By Zachary Margulis-Ohnuma
One month after Albany County passed its anti-cyberbullying law, an anonymous teenager obligingly posted “Cohoes Flame” — a Facebook page of photos of his classmates along with crude “descriptions of their alleged sexual practices and predilections, sexual partners and other types of personal information.” An investigation revealed the teen’s identity; he was arrested and charged with a misdemeanor under the new law. But — even though the posts were intended to cause emotional harm — the new cyberbullying law was so broad that it was held unconstitutional in People v.
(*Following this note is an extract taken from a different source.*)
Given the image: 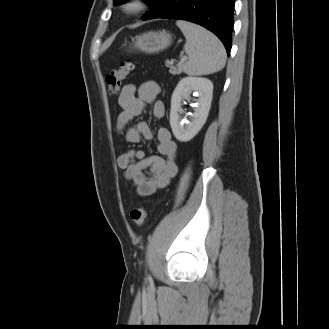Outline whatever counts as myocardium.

Marquan M., decided Tuesday by the New York Court of Appeals.
The People tried to rescue the law by claiming, despite its broad language, that it could be severed to apply only to “(1) sexually explicit photographs; (2) private or personal sexual information; and (3) false sexual information with no legitimate public, personal or private purpose.” Apparently, the People believed those categories — unlike, say, depictions of extreme violence or hate speech — could be criminalized. Of course, the first category might constitute child pornography and therefore already be criminal. But revealing private information or even making up false sexual information has rarely been held to be unprotected by the First Amendment. In any case, the court disagreed that the law could be parsed out that way: “Although the First Amendment may not give defendant the right to engage in these activities, the text of Albany County’s law envelops far more than acts of cyberbullying against children by criminalizing a variety of constitutionally-protected modes of expression.” It was therefore overbroad and unconstitutional.